To be honest, I’m a little bitter about the whole situation. I know this one bed trope plays funny in books and movies, but I’m not laughing living it. I’m just stressed. That’s all. Stressed and not laughing.
When I’m almost to my room, the door opens, and Charly bounds out with Uncle Rad.
“Wait for me, Charly!” Seb calls from inside, then appears a second later.
“Mommy!” Charly sees me and runs with her arms out, letting go of Uncle Rad’s leash that Seb rushes to grab.
I know I took out her buns last night—she hates to sleep with them—but she’s got two uneven ones on the sides of her head. The buns bounce, coming a little more undone with each step she takes.
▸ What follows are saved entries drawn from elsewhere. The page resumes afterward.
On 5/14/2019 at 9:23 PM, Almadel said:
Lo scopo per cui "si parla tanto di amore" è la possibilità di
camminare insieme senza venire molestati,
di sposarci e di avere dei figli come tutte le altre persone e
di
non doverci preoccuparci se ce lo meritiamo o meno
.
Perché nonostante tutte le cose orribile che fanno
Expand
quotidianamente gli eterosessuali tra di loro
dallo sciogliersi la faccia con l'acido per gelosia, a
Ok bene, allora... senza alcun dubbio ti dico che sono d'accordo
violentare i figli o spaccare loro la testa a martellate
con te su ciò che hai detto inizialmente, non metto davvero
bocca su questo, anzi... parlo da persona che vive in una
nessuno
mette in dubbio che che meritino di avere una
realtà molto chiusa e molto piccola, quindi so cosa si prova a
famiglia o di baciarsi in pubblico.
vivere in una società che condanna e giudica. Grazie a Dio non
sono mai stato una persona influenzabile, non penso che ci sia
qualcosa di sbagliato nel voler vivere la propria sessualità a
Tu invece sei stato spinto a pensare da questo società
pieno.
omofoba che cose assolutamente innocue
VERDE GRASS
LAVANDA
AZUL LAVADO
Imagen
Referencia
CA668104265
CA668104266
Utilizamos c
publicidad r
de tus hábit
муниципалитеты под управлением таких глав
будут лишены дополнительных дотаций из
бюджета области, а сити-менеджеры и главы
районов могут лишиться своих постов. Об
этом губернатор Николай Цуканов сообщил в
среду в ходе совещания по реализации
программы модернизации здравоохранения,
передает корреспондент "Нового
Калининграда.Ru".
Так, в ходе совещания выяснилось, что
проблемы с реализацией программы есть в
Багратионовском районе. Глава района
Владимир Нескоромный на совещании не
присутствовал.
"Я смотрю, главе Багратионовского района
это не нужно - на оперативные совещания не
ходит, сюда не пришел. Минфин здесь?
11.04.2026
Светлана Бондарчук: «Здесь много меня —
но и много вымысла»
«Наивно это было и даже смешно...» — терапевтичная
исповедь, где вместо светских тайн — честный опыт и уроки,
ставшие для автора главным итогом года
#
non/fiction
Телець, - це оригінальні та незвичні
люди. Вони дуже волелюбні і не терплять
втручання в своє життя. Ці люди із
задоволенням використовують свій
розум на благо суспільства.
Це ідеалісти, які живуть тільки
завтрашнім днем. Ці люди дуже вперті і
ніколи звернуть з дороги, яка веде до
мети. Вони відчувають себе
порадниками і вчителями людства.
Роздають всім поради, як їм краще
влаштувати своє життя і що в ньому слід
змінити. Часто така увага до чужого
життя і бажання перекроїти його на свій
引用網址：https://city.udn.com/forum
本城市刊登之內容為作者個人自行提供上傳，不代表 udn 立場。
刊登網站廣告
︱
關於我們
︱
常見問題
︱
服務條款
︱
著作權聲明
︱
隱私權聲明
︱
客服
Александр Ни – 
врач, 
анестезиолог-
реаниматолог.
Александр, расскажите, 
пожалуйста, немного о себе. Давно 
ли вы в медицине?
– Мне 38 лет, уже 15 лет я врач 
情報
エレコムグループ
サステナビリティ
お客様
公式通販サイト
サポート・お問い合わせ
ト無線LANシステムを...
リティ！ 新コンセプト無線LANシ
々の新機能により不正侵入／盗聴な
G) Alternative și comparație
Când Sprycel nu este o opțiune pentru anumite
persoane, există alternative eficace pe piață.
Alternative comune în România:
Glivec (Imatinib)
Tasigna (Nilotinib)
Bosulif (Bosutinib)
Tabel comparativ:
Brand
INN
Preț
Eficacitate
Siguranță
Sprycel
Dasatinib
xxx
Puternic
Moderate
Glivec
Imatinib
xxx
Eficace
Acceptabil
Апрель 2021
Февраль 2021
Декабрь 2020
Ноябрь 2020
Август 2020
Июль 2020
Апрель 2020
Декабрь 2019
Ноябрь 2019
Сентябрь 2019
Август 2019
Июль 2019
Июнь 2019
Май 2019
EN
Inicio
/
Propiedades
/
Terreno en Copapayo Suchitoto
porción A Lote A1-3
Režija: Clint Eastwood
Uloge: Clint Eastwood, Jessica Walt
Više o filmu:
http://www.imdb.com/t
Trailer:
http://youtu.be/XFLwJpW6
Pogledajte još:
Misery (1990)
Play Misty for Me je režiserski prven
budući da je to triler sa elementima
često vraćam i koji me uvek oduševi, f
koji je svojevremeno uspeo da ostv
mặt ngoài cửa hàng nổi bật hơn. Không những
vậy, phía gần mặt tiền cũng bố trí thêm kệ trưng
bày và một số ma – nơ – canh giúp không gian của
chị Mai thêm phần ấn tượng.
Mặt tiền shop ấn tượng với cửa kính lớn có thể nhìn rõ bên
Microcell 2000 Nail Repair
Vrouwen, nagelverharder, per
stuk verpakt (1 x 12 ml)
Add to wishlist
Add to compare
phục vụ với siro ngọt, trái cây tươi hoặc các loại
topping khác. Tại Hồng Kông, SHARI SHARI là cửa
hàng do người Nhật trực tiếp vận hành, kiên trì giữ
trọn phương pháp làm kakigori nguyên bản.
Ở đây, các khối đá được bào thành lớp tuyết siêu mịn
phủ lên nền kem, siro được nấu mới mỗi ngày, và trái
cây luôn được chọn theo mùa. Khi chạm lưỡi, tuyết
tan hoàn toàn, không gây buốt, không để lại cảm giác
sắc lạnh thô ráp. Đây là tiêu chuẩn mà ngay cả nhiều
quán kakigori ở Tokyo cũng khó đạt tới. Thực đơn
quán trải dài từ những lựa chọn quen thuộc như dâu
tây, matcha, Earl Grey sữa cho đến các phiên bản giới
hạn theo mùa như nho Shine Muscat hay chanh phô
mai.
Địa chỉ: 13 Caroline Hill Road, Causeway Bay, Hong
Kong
By the time she throws her arms around me, Charly’s hair is flying all over without a bun in sight. “Sebby did buns,” she says into my neck before pulling away. “See?”
She pats her head, but her smile falls when she can’t feel her buns. “Where they go? I wost dem.”
Seb reaches us, and Charly looks up at him with her finger pointed to her head. “Where my buns?”
He looks down, and his whole chest falls. “They came out already? It took me forever to do those things! I had to watch a YouTube video, like, a thousand times.”
“I’m sorry, baby. We can fix them later.” I stand and smile at Seb. “I can’t believe you did her hair.”
I don’t say a word about the fact that Charly’s sweater is on over her overalls, which will make it impossible for her to go potty, something she is finally so close to getting.
“I figured it would save you time, plus she was ready for breakfast. I wasn’t sure what the protocol there was. Whether she could go in pajamas or what.” He sways side to side, letting Charly swing his arm back and forth while Uncle Rad tugs at the leash in his other hand. “Did you get the mistletoe?”
“Mission accomplished.”
“I hungry!” Charly stops the swinging and picks up both her legs to hang from Seb’s hand.
“Well done.” He tips to the side with Charly’s weight, but quickly recovers his balance and holds her in the air. One-handed. Like it takes no effort at all.
I’ve seen plenty of pictures of shirtless men doing bicep curls, holding a fifty-pound weight, lifting it like it’s nothing. I’m not denying those pictures aren’t nice to look at. They are.
They’re just not as nice as the view I’ve got right now of Seb dead lifting my little girl. His muscles strain against the long-sleeve shirt clinging to them, their outline visible in his sleeve. Somehow imagining them is sexier than seeing them.
“Let’s go get some pancakes, monkey!” Seb lowers Charly to the floor, then takes her hand.
But his eyes stay on me.
Because, apparently, I’m staring at him.
Or studying.
Studying is a better word for what I’m doing. Because I thought I had Seb all figured out. But he keeps surprising me, and every time he does, I have to recalculate who he is and then what I think we could be together.
But I think I’ve finally found the answer.
Good.
Reallygood.
That’s what I think we could be together.
I take Charly’s other hand, and the three of us walk toward the stairs. Charly chatters about what Uncle Rad will eat for breakfast and Seb nods, even slipping in a joke about the puppy eating little girl toes like she tried to this morning.